Rozdział 12

394 19 5
                                    

W sobotę po południu Draco wrócił z pracy w dość ponurym humorze, ale próbował nic nie pokazać po sobie, chociaż widział, że Hermiona również nie jest zbyt podekscytowana wizją zabawy.

-Hermiona? Na pewno chcesz iść na tę imprezę?- w końcu zapytał.

-Tak, a dlaczego pytasz?

-Nie wyglądasz na za bardzo szczęśliwą.- przyglądał jej się badawczo.

-To nie tak. Nie lubię za dużych tłumów, ale męczy mnie siedzenie w domu. Cały czas robię to samo.

-No dobrze, ale obiecaj mi, że jeśli nie będziesz chciała już tam być to mi powiesz.- popatrzył na nią uważnie.

-Jasne.- odpowiedziała z uśmiechem.- No dobrze, czas się powoli szykować, bo za czterdzieści minut musimy wychodzić, a ja jeszcze muszę włosy umyć.-powiedziała, a w glowie Draco pojawiła się wizja Hermiony stojącej pod prysznicem, którą szybko próbował od siebie odsunąć.

Dwadzieścia minut później była już gotowa i schodziła po schodach, kiedy w korytarzu pojawił się Malfoy ubrany w jeansy i tę samą czarną koszulę, w której tak bardzo jej się podobał. Wyglądał naprawdę przystojnie, a jego rozwichrzone blond włosy tylko dodawały mu więcej uroku. Przed oczami stanęła jej scena z przymierzalni i jej policzki zrobiły sie lekko czerwone. W końcu Draco spojrzał w jej kierunku; szła, jedną ręką lekko unosząc przód długiej sukienki i patrzyła pod nogi. Chociaż Ślizgon nie widział całej jej twarzy, mogł dostrzec zaróżowione policzki, które tylko dodawały szatynce uroku. Blondyn poczuł dziwny prąd rozchodzący się po całym ciele, który po chwili zamienił się w ścisk żołądka. Dziewczyna wyglądała zachwycająco, a on nie potrafił oderwać od niej wzroku, więc chłonął jej widok, bo w tym momencie istniała tylko ona. Wyglądała ślicznie w tej sukience, która naprawdę do niej pasowała, a jej rozpuszczone włosy nabrały ogłady i zostały jakoś ujarzmione. Tak... zdecydowanie bardziej wolał, gdy jej włosy nie były związane. W końcu stanęła obok niego uśmiechając się w jego kierunku.

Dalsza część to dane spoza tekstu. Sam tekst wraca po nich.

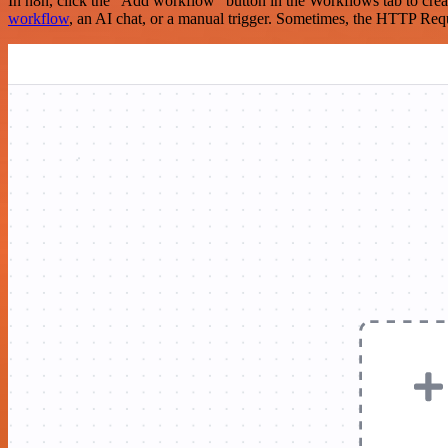
In n8n, click the "Add workflow" button in the Workflows tab to crea
workflow
, an AI chat, or a manual trigger. Sometimes, the HTTP Requ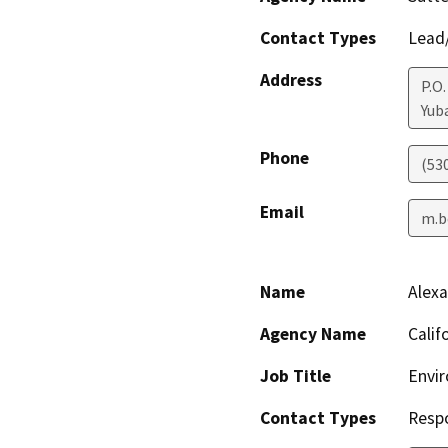
Contact Types
Lead/
Address
P.O
Yuba
Phone
(53
Email
m.b
Name
Alex
Agency Name
Calif
Job Title
Envir
Contact Types
Resp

-Wyglądasz... bardzo ładnie.- wydusił z siebie, czując dziwną suchość w ustach.

-Dziękuję. Ty też wyglądasz bardzo przystojnie.

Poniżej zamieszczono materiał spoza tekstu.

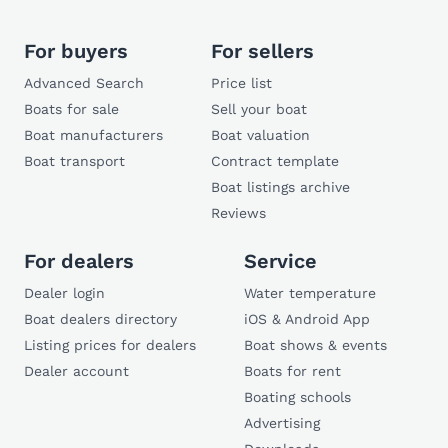
For buyers
For sellers
Advanced Search
Price list
Boats for sale
Sell your boat
Boat manufacturers
Boat valuation
Boat transport
Contract template
Boat listings archive
Reviews
For dealers
Service
Dealer login
Water temperature
Boat dealers directory
iOS & Android App
Listing prices for dealers
Boat shows & events
Dealer account
Boats for rent
Boating schools
Advertising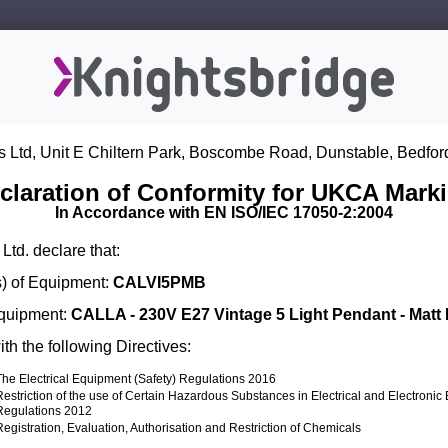
s Ltd, Unit E Chiltern Park, Boscombe Road, Dunstable, Bedfor
claration of Conformity for UKCA Mark
In Accordance with EN ISO/IEC 17050-2:2004
Ltd. declare that:
) of Equipment:
CALVI5PMB
Equipment:
CALLA - 230V E27 Vintage 5 Light Pendant - Matt
th the following Directives:
The Electrical Equipment (Safety) Regulations 2016
Restriction of the use of Certain Hazardous Substances in Electrical and Electroni
Regulations 2012
Registration, Evaluation, Authorisation and Restriction of Chemicals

-Dzięki.- z zakłopotaniem podrapał się po karku.- To ta sama sukienka, którą wtedy kupiłaś?

-Tak. Aż dziwne, że pamiętasz.

-Ma taki specyficzny wzór.- uśmiechnął się. Nagle coś sobie przypomniał.- Poczekasz chwilkę? Zaraz wrócę.- popędził na górę.

-No dobrze.- Hermiona odpowiedziała w przestrzeń, bo Draco już nie było. Po chwili usłyszała go z powrotem.

-Proszę.- podał jej małe ozdobne pudełeczko.

-Co to?- zapytała zaskoczona, odbierając od niego pakunek.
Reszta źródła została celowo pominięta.